Lynley obligó al hombre a ponerse en pie, le arrancó el pasamontañas y le empujó violentamente hacia la luz de una linterna.
Era David Sydeham.
Capítulo 17
– La puerta de Joy no estaba cerrada con llave -dijo Sydeham.
Estaban sentados ante una mesa de patas metálicas, en una sala de interrogatorios de Scotland Yard. Era una sala diseñada para evitar cualquier tipo de huida, pues ni un solo detalle decorativo permitía dar rienda suelta a la imaginación.
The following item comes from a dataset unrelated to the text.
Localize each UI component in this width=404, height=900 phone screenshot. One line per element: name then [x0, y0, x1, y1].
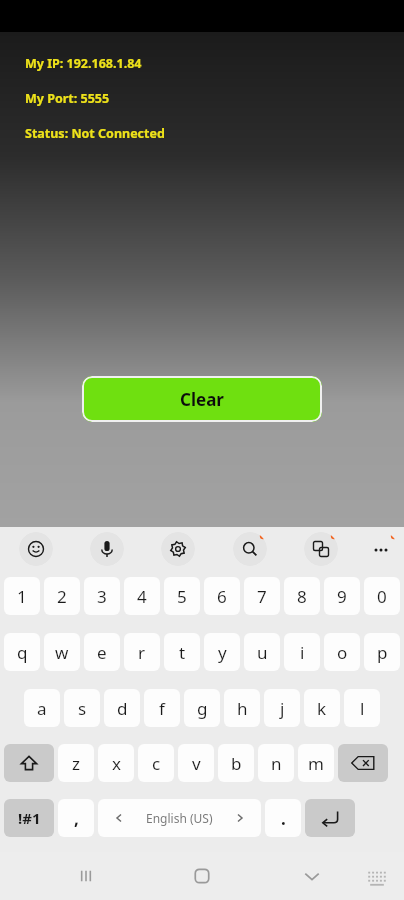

Sydeham no miraba a nadie mientras hablaba; ni a Lynley, que se hallaba sentado frente a él y se esforzaba en hilvanar todos los detalles del caso; ni a la sargento Havers, que por una vez no tomaba notas, sino que se limitaba a intercalar preguntas para llenar lagunas; ni al dormido estenógrafo, un veterano de la policía que llevaba veintidós años en el Cuerpo y lo escribía todo con una expresión de aburrimiento abismal, como si no le quedara nada por saber de las relaciones humanas que acaban violentamente. Sentado frente a los tres, Sydeham había vuelto su cuerpo para permitirles admirar su perfil. Sus ojos estaban clavados en una mariposa muerta que yacía en un rincón de la sala, y la miraba como si simbolizara la violencia de los últimos días.